Businesses have come to realize that data is one of the most important corporate assets they can possess over the past decade. This realization is not surprising, given the IoT’s continued growth. Experts predict that there will be nearly 80 zettabytes worth of data generated by IoT devices connected to 41 billion devices by 2025. Companies have turned to location-based AI and other emerging technologies to extract the insights they need to move their business forward.
AI is a key technology that can be used to analyze location data and create more precise maps. There is a growing demand for advanced AI solutions, especially location-aware AI, due to increased competition between companies in the transportation, logistics, and automobile transportation (T&L), and public sectors. This is AI that can understand the properties and uses these insights to build applications and products.
AI-infused with location data is used to generate pattern recognition and place signatures from the data it gathers. It also serves as a key component in the generation of high-definition maps and realistic simulators to visualize this information. These intelligent visualizations enable next-generation mobility by understanding consumer movements and powering autonomous driving.
The AI value chain: then & now
Over the last few years, the AI value chain in the enterprise sector has changed dramatically. Previously, organizations were focused on machine learning (ML), but the focus has shifted to AI and ML technology to build solution model architectures and algorithms. However, in recent years, AI and ML technologies have been used to provide solutions that allow users to develop, compose, and scale data sets.
Recent standards in the enterprise sector have made it easier to use AI and ML to gain location intelligence. This has made it easier for sensors, satellites, or aerials to be used to create standard-definition maps. These same technologies have been used to create more precise HD maps. They are created by machines for machines and are now an integral part of autonomous driving.HD maps make it easier to combine multiple sources to identify features and patterns. They can also deal with real-time and static events to predict behavior and conditions.
An example of this is AI/ML-powered maps. The end-to-end process creates a self-healing map that continuously collects ‘lower-level and ’higher-level observations and aggregates map features. These technologies work together to adapt and evolve each map feature (e.g. signs, lanes, and pavements), and they are tailored for each geographical region. These maps are not able to capture the details associated with accurate data collection. This is why it is more crucial for location-aware AI technology to be implemented.

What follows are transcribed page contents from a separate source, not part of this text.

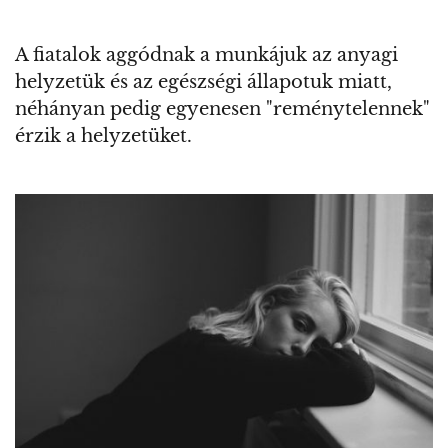
A fiatalok aggódnak a munkájuk az anyagi
helyzetük és az egészségi állapotuk miatt,
néhányan pedig egyenesen "reménytelennek"
érzik a helyzetüket.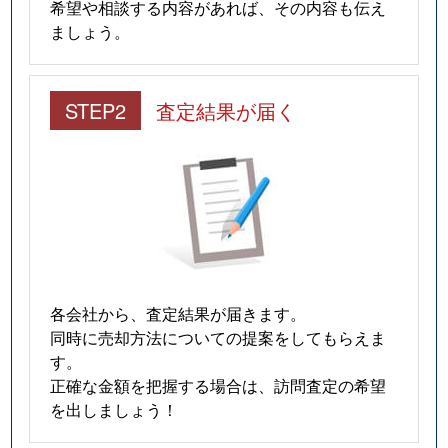
希望や相談する内容があれば、その内容も伝え
ましょう。
STEP2
査定結果が届く
各会社から、査定結果が届きます。
同時に売却方法についての提案をしてもらえま
す。
正確な金額を把握する場合は、訪問査定の希望
を出しましょう！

Location-aware AI, in short, is designed to comprehend the relationships and properties of location information it receives. It also generates more advanced insights. This is possible by using real-time semantic relationships between physical objects. These can be used to create location graphs that are capable of providing more precise geospatial-temporal representations of the world.

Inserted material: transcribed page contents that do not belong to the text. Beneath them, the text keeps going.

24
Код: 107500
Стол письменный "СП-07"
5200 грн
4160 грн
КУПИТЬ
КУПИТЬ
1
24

Real-time data such as traffic, weather, and sensor data can be used to make better business decisions. Location graphs, when combined with location-aware AI allow professionals to create new data patterns and produce more precise samples from the data it collects. Location-aware AI is able to reveal key features and combine with other data in ways not possible with traditional AI approaches.
Application of location-aware AI within the transportation and logistics industry
The T&L industry faces many challenges, including how to optimize large-scale data. T&L vendors are looking for new ways to solve this problem due to the sheer volume of data that is being collected from vendors, consumers, and providers. Despite many solutions being developed over the years, location-aware AI is the most popular technology within the T&L sector.
In particular, reinforcement learning (RL), an AI-powered solution that addresses data optimization problems, has been very popular in the T&L sector. This technology allows professionals to build predictive models and simulations that can be used for business intelligence. It also provides simulation and sensitivity analysis capabilities. Essentially, companies can use RL technology for better business decisions regarding better fleet management and efficient distribution networks.
Collaboration between the public and private sectors
Although location-aware AI has shown great potential in the T&L and automotive spaces as well as smart cities, no industry has yet fully benefited from this technology. It’s clear that AI/ML advancements are unlikely to be made behind closed doors. Instead, they will take place in open environments where innovation and collaboration can occur.
To encourage further adoption of location-aware AI technology, stronger collaboration between the public sector and the private sector is key. This would allow for more smart city initiatives related to public safety and enable vendors in the automotive and mobility sectors to develop more accurate and reliable AI-based location intelligence offerings.
If widely adopted, it is clear that location-aware AI can revolutionize the enterprise sector. Already, location-aware AI has proven its worth in providing more precise HD maps and more robust location intelligence for vendors across many industries. It is imperative that all professionals in the enterprise take a close look at location-aware AI solutions to help them find more reliable and accurate digital solutions for their business.